TORONTO (Reuters) - Canada’s main stock index advanced on Monday, helped by strength in gold-mining shares amid heightened demand for safe-haven assets like precious metals.
On global markets, U.S. President Donald Trump’s failure to win enough congressional support for healthcare legislation reform was bearish for stocks but bullish for government bonds, whose yields fell.
The Toronto Stock Exchange’s S&P/TSX composite index .GSPTSE closed up 63.55 points, or 0.41 percent, at 15,506.22. Eight of the index’s 10 main groups were higher.

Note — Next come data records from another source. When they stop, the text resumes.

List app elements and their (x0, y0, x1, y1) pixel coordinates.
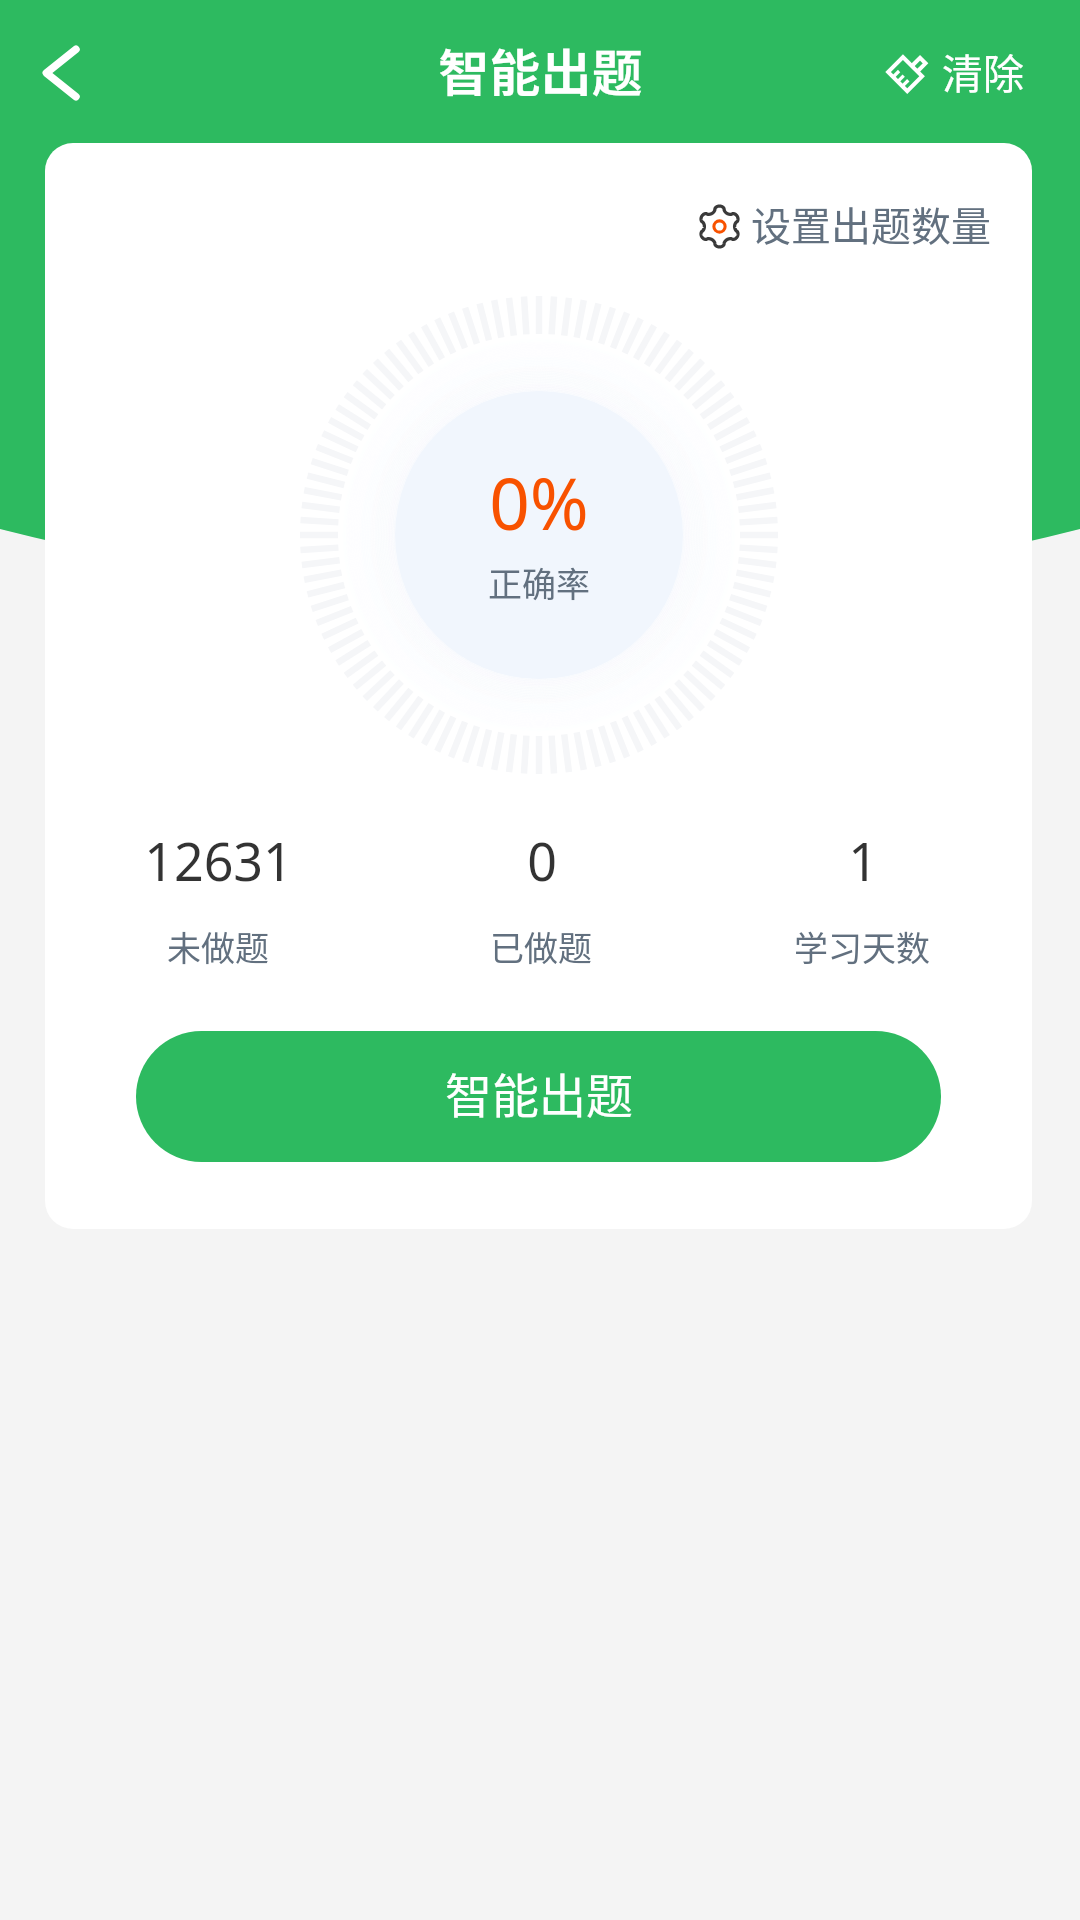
staticText: 智能出题 (445, 1058, 633, 1126)
staticText: 学习天数 (794, 922, 930, 971)
staticText: 智能出题 (438, 33, 643, 107)
staticText: 1 (848, 825, 878, 896)
button[interactable]: 智能出题 (136, 1031, 941, 1162)
staticText: 12631 (144, 825, 293, 896)
button[interactable]: 清除 Clear (873, 38, 1026, 109)
button[interactable]: 设置出题数量 Set question count (680, 188, 1000, 262)
button[interactable]: Back (23, 35, 99, 111)
staticText: 0 (527, 825, 557, 896)
staticText: 正确率 (488, 558, 590, 607)
staticText: 已做题 (490, 922, 592, 971)
staticText: 清除 (942, 41, 1024, 100)
staticText: 未做题 (167, 922, 269, 971)
staticText: 0% (489, 454, 589, 551)
staticText: 设置出题数量 (751, 195, 991, 253)
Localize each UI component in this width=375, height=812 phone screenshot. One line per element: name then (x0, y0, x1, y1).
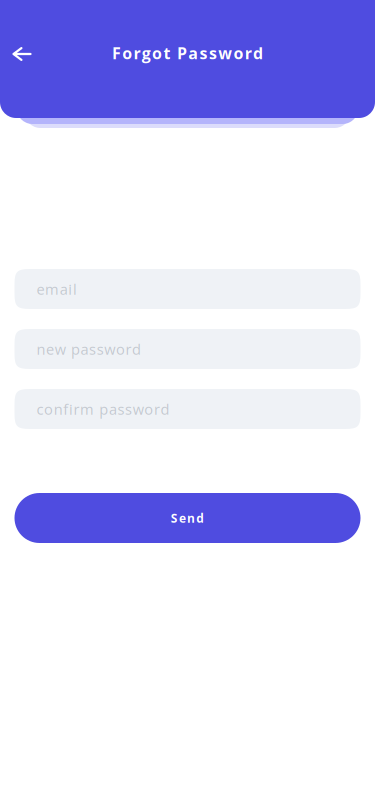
button[interactable]: new password (14, 329, 360, 369)
button[interactable]: confirm password (14, 389, 360, 429)
staticText: confirm password (36, 399, 170, 419)
button[interactable]: Back (0, 35, 42, 73)
staticText: Send (171, 510, 204, 526)
staticText: new password (36, 339, 141, 359)
button[interactable]: Send (14, 493, 360, 543)
button[interactable]: email (14, 269, 360, 309)
staticText: Forgot Password (112, 42, 263, 64)
staticText: email (36, 279, 77, 299)
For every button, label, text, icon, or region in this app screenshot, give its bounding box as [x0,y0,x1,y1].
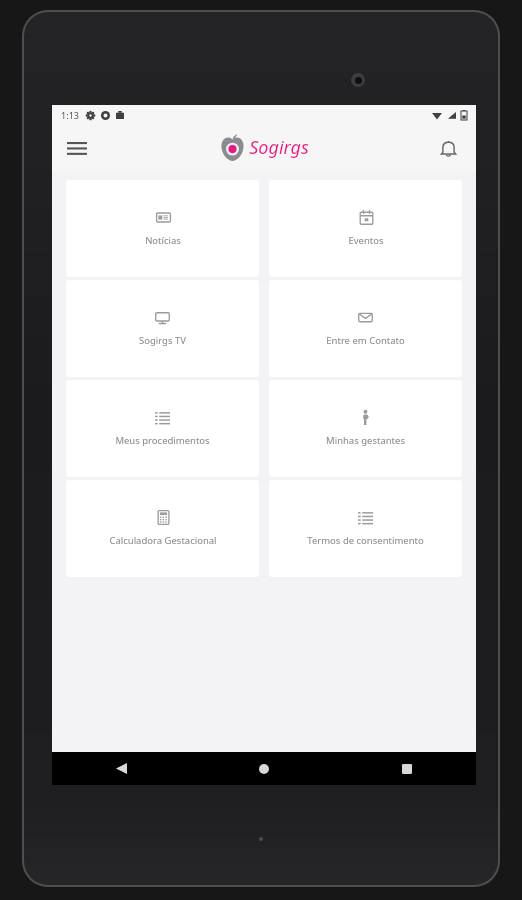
button[interactable]: Calculadora Gestacional [66,480,259,577]
button[interactable]: Sogirgs TV [66,280,259,377]
button[interactable]: Home [247,752,281,785]
button[interactable]: Eventos [269,180,462,277]
button[interactable]: Menu [57,128,97,168]
staticText: Sogirgs [249,135,309,160]
staticText: Entre em Contato [326,334,405,347]
button[interactable]: Back [104,752,138,785]
button[interactable]: Notifications [429,129,467,167]
button[interactable]: Notícias [66,180,259,277]
button[interactable]: Recent apps [390,752,424,785]
button[interactable]: Minhas gestantes [269,380,462,477]
staticText: Sogirgs TV [139,334,186,347]
staticText: 1:13 [61,109,79,121]
staticText: Minhas gestantes [326,434,405,447]
button[interactable]: Termos de consentimento [269,480,462,577]
staticText: Meus procedimentos [115,434,210,447]
button[interactable]: Meus procedimentos [66,380,259,477]
staticText: Eventos [348,234,384,247]
staticText: Termos de consentimento [307,534,424,547]
staticText: Notícias [145,234,181,247]
staticText: Calculadora Gestacional [109,534,217,547]
button[interactable]: Entre em Contato [269,280,462,377]
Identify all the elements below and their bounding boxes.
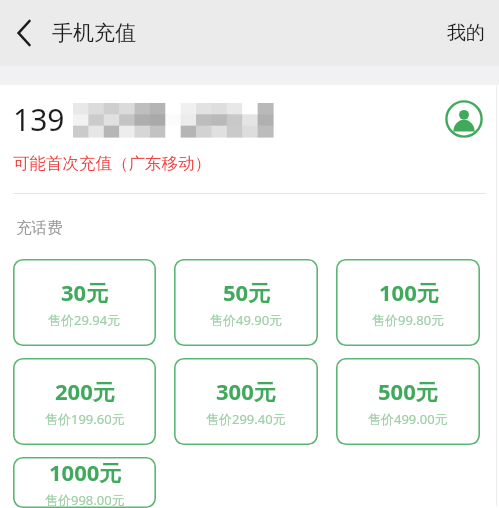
- button[interactable]: 1000元: [13, 457, 156, 508]
- staticText: 300元: [216, 376, 276, 406]
- staticText: 售价998.00元: [45, 491, 125, 508]
- button[interactable]: 500元: [336, 358, 480, 445]
- button[interactable]: 30元: [13, 259, 156, 346]
- staticText: 200元: [55, 376, 115, 406]
- button[interactable]: 我的: [443, 15, 489, 51]
- staticText: 30元: [61, 277, 109, 307]
- staticText: 售价299.40元: [206, 410, 286, 428]
- staticText: 100元: [379, 277, 439, 307]
- button[interactable]: 100元: [336, 259, 480, 346]
- staticText: 139: [13, 99, 65, 140]
- button[interactable]: Back: [6, 11, 44, 55]
- staticText: 售价99.80元: [372, 311, 445, 329]
- button[interactable]: 300元: [174, 358, 318, 445]
- button[interactable]: 手机充值: [52, 20, 136, 46]
- staticText: 50元: [223, 277, 271, 307]
- button[interactable]: 200元: [13, 358, 156, 445]
- button[interactable]: Account: [442, 97, 486, 141]
- staticText: 售价499.00元: [368, 410, 448, 428]
- staticText: 手机充值: [52, 20, 136, 46]
- staticText: 1000元: [49, 457, 122, 487]
- staticText: 充话费: [16, 218, 63, 238]
- staticText: 售价29.94元: [48, 311, 121, 329]
- staticText: 售价199.60元: [45, 410, 125, 428]
- button[interactable]: 50元: [174, 259, 318, 346]
- staticText: 500元: [378, 376, 438, 406]
- staticText: 可能首次充值（广东移动）: [13, 153, 211, 174]
- staticText: 售价49.90元: [210, 311, 283, 329]
- staticText: 我的: [447, 21, 485, 45]
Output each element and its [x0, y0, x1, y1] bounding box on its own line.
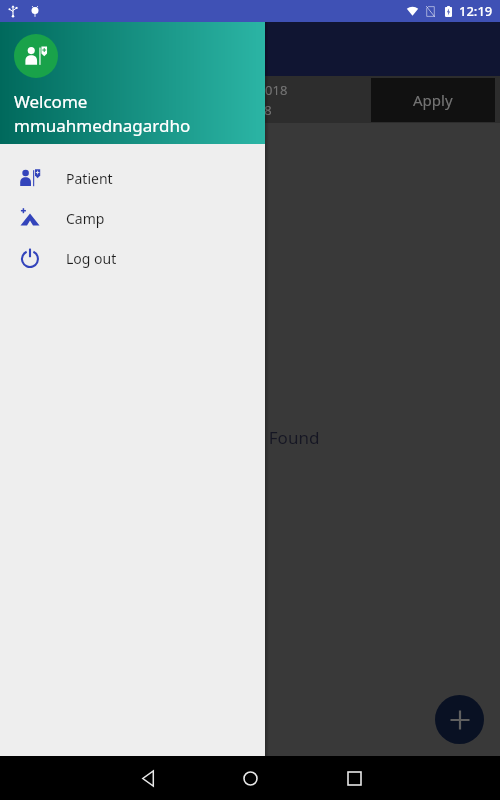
staticText: Patient: [66, 169, 113, 188]
button[interactable]: Back: [128, 758, 168, 798]
button[interactable]: Patient: [0, 158, 265, 198]
staticText: Apply: [413, 90, 453, 110]
staticText: Welcome: [14, 90, 88, 113]
staticText: Log out: [66, 249, 117, 268]
button[interactable]: Apply: [371, 78, 495, 122]
staticText: 12:19: [459, 2, 493, 20]
staticText: 6-2018: [246, 81, 288, 99]
staticText: mmuahmednagardho: [14, 114, 191, 137]
button[interactable]: Log out: [0, 238, 265, 278]
button[interactable]: Camp: [0, 198, 265, 238]
staticText: 2:18: [246, 101, 272, 119]
button[interactable]: Home: [230, 758, 270, 798]
button[interactable]: Recents: [334, 758, 374, 798]
staticText: No Record Found: [181, 426, 320, 449]
staticText: Camp: [66, 209, 105, 228]
button[interactable]: Add: [435, 695, 484, 744]
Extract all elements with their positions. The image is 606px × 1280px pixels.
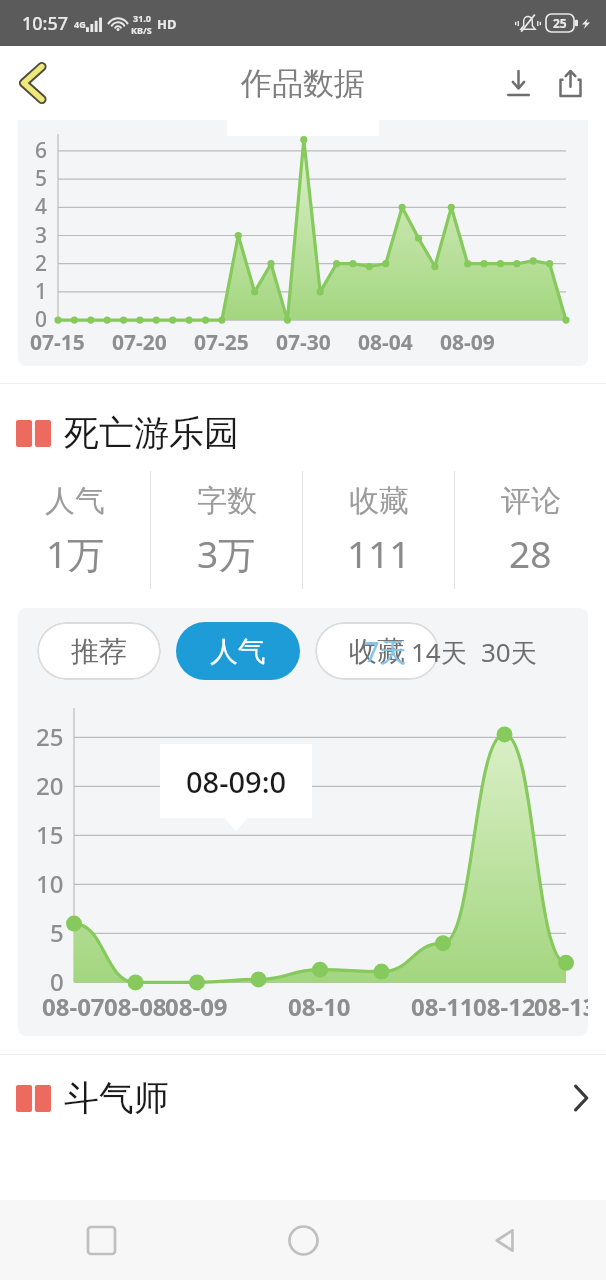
staticText: 31.0 [133,12,151,24]
staticText: 4G [74,18,86,30]
staticText: 人气 [45,482,105,520]
button[interactable]: Download [492,57,544,109]
staticText: 08-04 [358,328,413,357]
staticText: 7天 [364,633,407,670]
staticText: 08-12 [473,990,536,1023]
staticText: 07-30 [276,328,331,357]
staticText: 5 [50,916,64,949]
staticText: 07-15 [30,328,85,357]
staticText: 08-09 [440,328,495,357]
button[interactable]: 斗气师 [16,1055,590,1141]
staticText: 15 [36,818,64,851]
staticText: 收藏 [349,482,409,520]
button[interactable]: 30天 [481,634,537,670]
staticText: 推荐 [71,634,127,669]
staticText: 25 [553,15,567,31]
staticText: 4 [35,192,48,221]
button[interactable]: 推荐 [37,622,161,680]
button[interactable]: 人气 [176,622,300,680]
button[interactable]: 7天 [364,633,407,670]
button[interactable]: Back [4,54,62,112]
staticText: 14天 [411,634,467,670]
staticText: 6 [35,136,48,165]
staticText: 1万 [46,528,105,579]
button[interactable]: 14天 [411,634,467,670]
staticText: 人气 [210,634,266,669]
button[interactable]: Share [544,57,596,109]
staticText: 07-25 [194,328,249,357]
staticText: KB/S [131,24,152,36]
staticText: 死亡游乐园 [64,411,239,455]
staticText: 30天 [481,634,537,670]
button[interactable]: 人气 [0,468,150,592]
staticText: 2 [35,249,48,278]
staticText: 10:57 [22,11,69,36]
staticText: 作品数据 [241,64,365,103]
staticText: 字数 [197,482,257,520]
button[interactable]: 收藏 [315,622,439,680]
staticText: 评论 [501,482,561,520]
staticText: 0 [35,305,48,334]
staticText: 08-10 [288,990,351,1023]
staticText: HD [157,15,177,33]
staticText: 25 [36,720,64,753]
staticText: 08-11 [411,990,474,1023]
staticText: 28 [509,528,552,578]
button[interactable]: 字数 [151,468,302,592]
staticText: 08-07 [42,990,105,1023]
staticText: 111 [347,528,411,578]
staticText: 1 [35,277,48,306]
staticText: 0 [50,965,64,998]
staticText: 5 [35,164,48,193]
staticText: 3 [35,221,48,250]
button[interactable]: 评论 [455,468,606,592]
staticText: 08-09:0 [186,762,287,801]
staticText: 斗气师 [64,1076,169,1120]
staticText: 3万 [197,528,256,579]
button[interactable]: 收藏 [303,468,454,592]
staticText: 08-13 [534,990,588,1023]
button[interactable]: Recents [0,1200,202,1280]
button[interactable]: 死亡游乐园 [16,404,606,462]
staticText: 收藏 [349,634,405,669]
staticText: 08-09 [165,990,228,1023]
button[interactable]: Back [404,1200,606,1280]
button[interactable]: Home [202,1200,404,1280]
staticText: 10 [36,867,64,900]
staticText: 07-20 [112,328,167,357]
staticText: 08-08 [104,990,167,1023]
staticText: 20 [36,769,64,802]
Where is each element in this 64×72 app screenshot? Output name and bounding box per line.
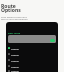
staticText: Route Options <box>1 3 21 14</box>
staticText: Option <box>11 59 20 62</box>
button[interactable] <box>8 35 56 43</box>
button[interactable]: Option <box>8 57 56 63</box>
button[interactable]: Option <box>8 45 56 51</box>
button[interactable]: Option <box>8 63 56 69</box>
staticText: Option <box>11 69 20 72</box>
staticText: Option <box>11 65 20 68</box>
staticText: Option <box>11 53 20 56</box>
button[interactable] <box>50 39 55 42</box>
staticText: Option <box>11 47 20 50</box>
button[interactable]: Option <box>8 51 56 57</box>
staticText: Best route <box>8 31 21 34</box>
button[interactable]: Option <box>8 69 56 72</box>
staticText: Find fastest route and get to your desti… <box>1 15 28 21</box>
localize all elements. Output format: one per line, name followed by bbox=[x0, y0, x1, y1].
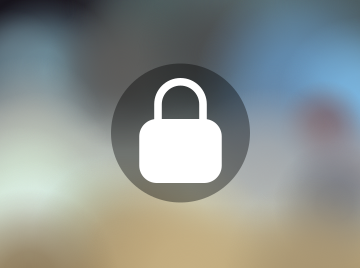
button[interactable]: Locked content bbox=[0, 0, 360, 268]
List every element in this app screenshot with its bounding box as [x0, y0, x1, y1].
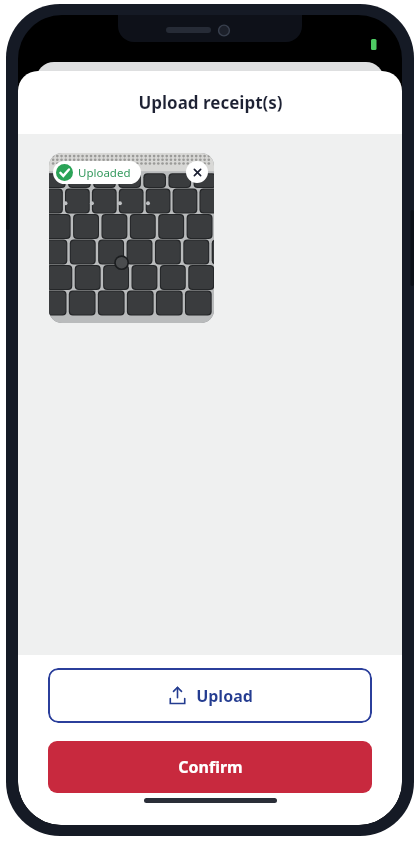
button[interactable]: Confirm [48, 741, 372, 793]
button[interactable]: Remove receipt [186, 161, 208, 183]
button[interactable]: Upload [48, 668, 372, 723]
staticText: Confirm [178, 756, 243, 778]
staticText: Upload receipt(s) [138, 91, 283, 114]
button[interactable]: Uploaded [49, 153, 214, 323]
staticText: Uploaded [78, 165, 131, 181]
staticText: Upload [196, 685, 253, 707]
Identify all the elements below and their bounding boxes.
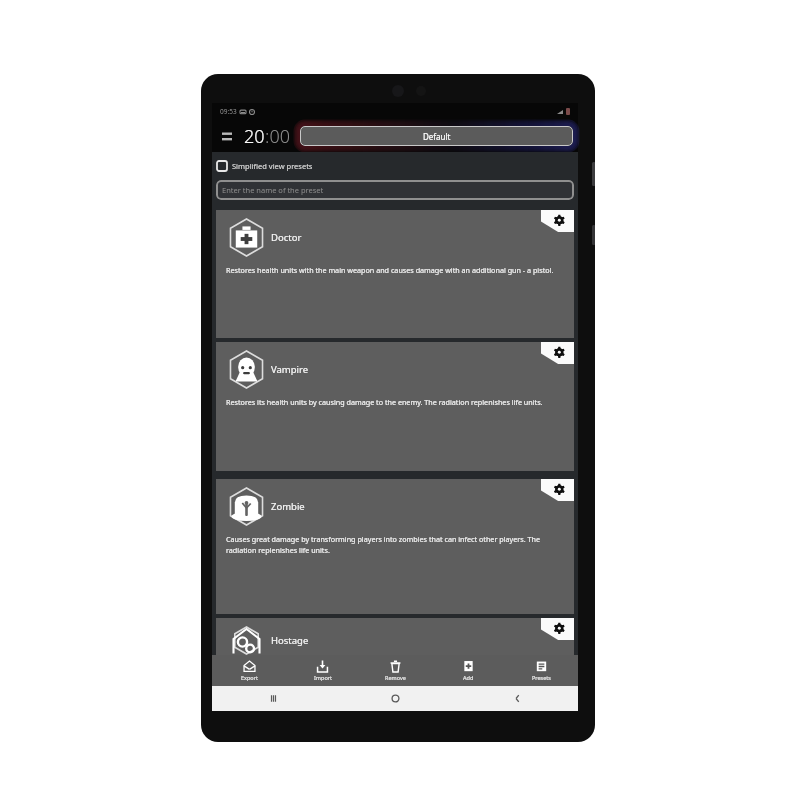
button[interactable]: Settings <box>541 342 574 364</box>
staticText: 09:53 <box>220 107 237 116</box>
button[interactable]: Enter the name of the preset <box>216 180 574 200</box>
button[interactable]: Settings <box>541 618 574 640</box>
button[interactable]: Default <box>300 126 573 146</box>
button[interactable]: Back <box>456 686 578 711</box>
staticText: Hostage <box>271 634 309 647</box>
button[interactable]: Export <box>212 655 286 686</box>
button[interactable]: Home <box>334 686 456 711</box>
staticText: Causes great damage by transforming play… <box>226 534 556 555</box>
button[interactable]: Doctor <box>216 210 574 338</box>
staticText: Zombie <box>271 500 305 513</box>
button[interactable]: Settings <box>541 210 574 232</box>
button[interactable]: Presets <box>505 655 578 686</box>
button[interactable]: Add <box>432 655 505 686</box>
button[interactable]: Simplified view presets <box>212 152 578 180</box>
button[interactable]: Vampire <box>216 342 574 471</box>
staticText: Simplified view presets <box>232 161 313 171</box>
button[interactable]: Menu <box>217 126 237 146</box>
button[interactable]: Hostage <box>216 618 574 655</box>
button[interactable]: Recents <box>212 686 334 711</box>
staticText: Enter the name of the preset <box>222 185 324 195</box>
staticText: Vampire <box>271 363 309 376</box>
staticText: Presets <box>532 674 551 681</box>
staticText: Default <box>423 131 451 142</box>
button[interactable]: Import <box>286 655 359 686</box>
staticText: Doctor <box>271 231 302 244</box>
staticText: Restores health units with the main weap… <box>226 265 554 275</box>
staticText: Restores its health units by causing dam… <box>226 397 543 407</box>
staticText: Import <box>314 674 332 681</box>
staticText: Add <box>463 674 474 681</box>
button[interactable]: Remove <box>359 655 432 686</box>
button[interactable]: Settings <box>541 479 574 501</box>
staticText: 20 <box>244 124 265 149</box>
button[interactable]: Zombie <box>216 479 574 614</box>
staticText: :00 <box>265 124 290 149</box>
staticText: Remove <box>385 674 406 681</box>
staticText: Export <box>241 674 258 681</box>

The TSX had ended last week with two straight days of gains after Canada’s government held off from raising taxes on investors in its budget, and the United States approved TransCanada Corp’s (TRP.TO) Keystone XL pipeline.
The materials group, which includes precious and base metals miners and fertilizer companies, rose 1.4 percent, with Barrick Gold Corp (ABX.TO) climbing 1.9 percent to C$26.20.
Spot gold XAU= was up 0.9 percent at $1,254.76 an ounce, having touched a one-month high earlier in the session. [GOL/][MET/L]
The energy group fell 0.1 percent as oil prices declined on uncertainty over whether an OPEC-led production cut will be extended beyond June in an effort to counter a glut of crude.
U.S. crude CLc1 prices were down 0.4 percent at $47.79 a barrel, while Suncor Energy Inc (SU.TO) fell 0.9 percent to C$40.47.